The ranking is part CDC’s three-level system that is meant to help local jurisdictions decide what prevention steps to take based on risk levels determined by the number of hospital beds being used, hospital admissions, and the total number of new COVID-19 cases in an area. 

Under the CDC’s system, counties with a weekly case rate over 200 new cases per 100,000 people in the last seven days are automatically considered to be at either a medium or high community risk level.
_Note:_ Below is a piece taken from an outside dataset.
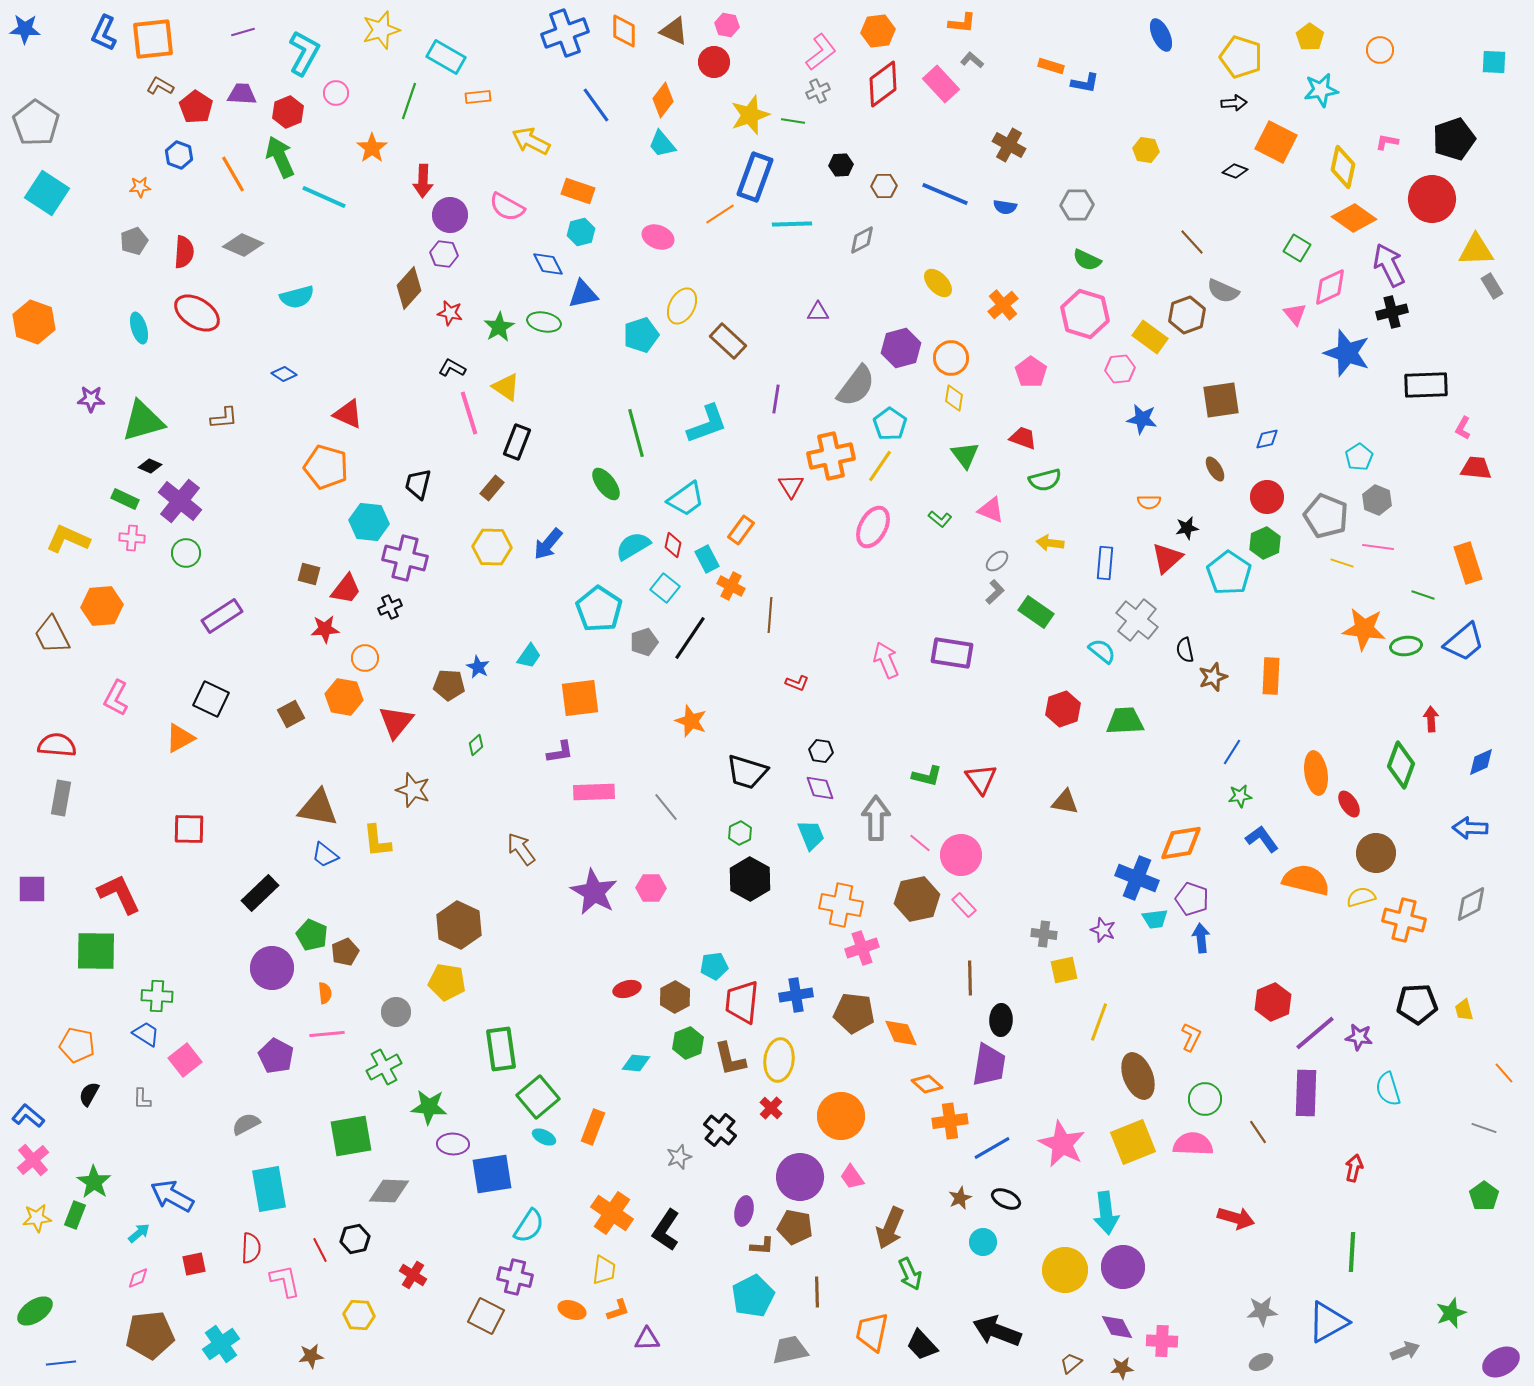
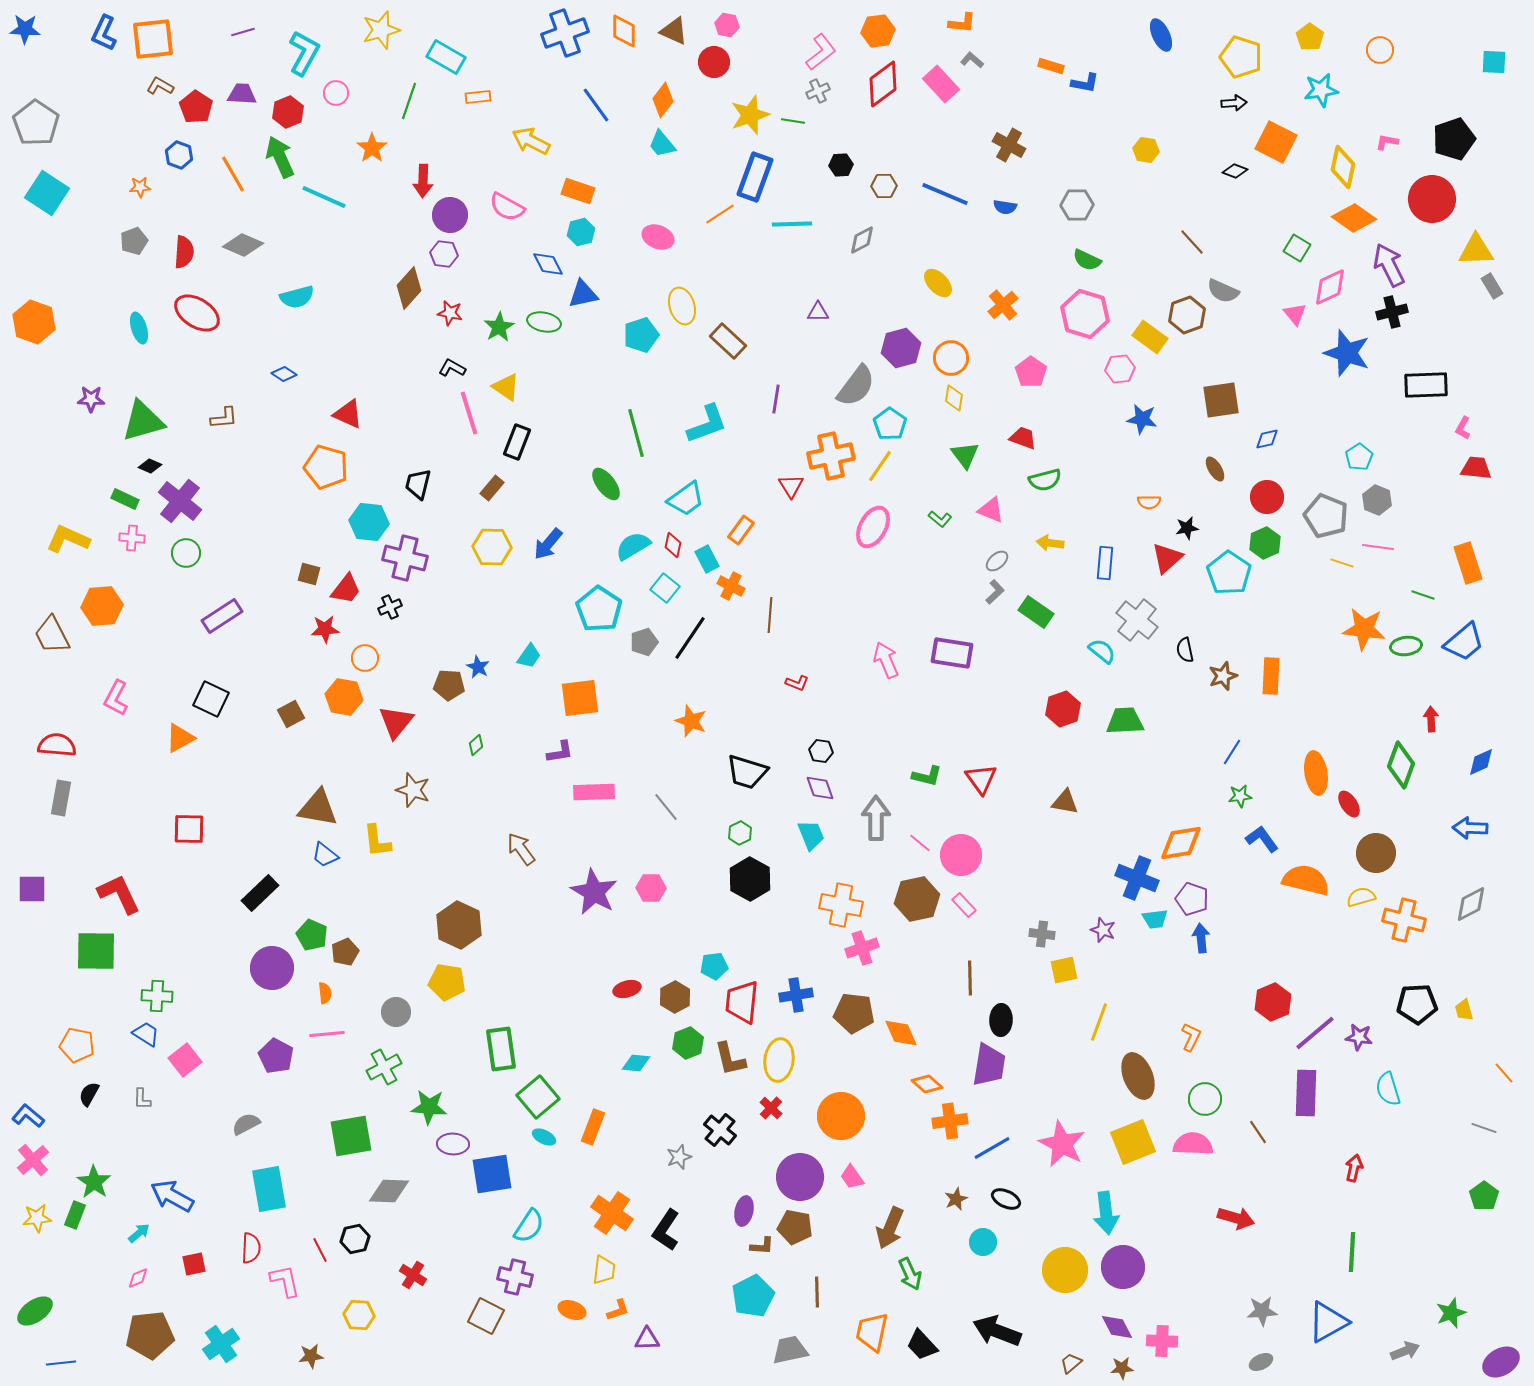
yellow ellipse at (682, 306): rotated 45 degrees counterclockwise
brown star at (1213, 677): moved 10 px right, 1 px up
gray cross at (1044, 934): moved 2 px left
brown star at (960, 1198): moved 4 px left, 1 px down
Los Angeles County was the sole Southern California county to relocate last week. “low”To “medium”Level of COVID-19 communities

All counties along the Southern California coast now have the same designation.

However, neighboring Riverside and San Bernardino Counties are still considered to be having “low”The COVID-19 community levels

With the shift to “medium,”There were no new COVID-19 restrictions for the general public.

If counties join the CDC, however, a return of more strict masking rules could be a reality. “high” risk category.

Barbara Ferrer, L.A. County’s Health Director, has stated that L.A. County may require everyone to cover up indoors if they move to a higher risk category.

California currently has no counties that are in the “high” category.

However, 33 of California’s 58 counties have moved to the CDC’s “medium” COVID-19 community level — covering the majority of the state’s population.

Numerous counties along the east coast have been identified as having high levels of virus.

One county could move into another. “high”If it has at least 10 new COVID-19 hospitalizations per 100,000 residents, or if more than 10% of its hospital beds were occupied in one week by COVID-19 patients, the category is classified according to CDC.

Like officials elsewhere in the country, Orange County health officials are responding to rising COVID-19 incidences by telling residents to get tested, to wear masks properly and to get vaccinated.

“As we gather to honor those who died while serving our country this Memorial Day weekend and as we begin planning for summer events, we need to help support one another and reduce the risk of transmission, especially to those who may be at higher risk or unknowingly be at risk of getting infected,” says Dr. Regina Chinsio-Kwong, County Health Officer. “Masking indoors or at crowded gatherings as well getting fully vaccinated and boosted remain the best way to protect ourselves and prevent the spread of COVID-19.”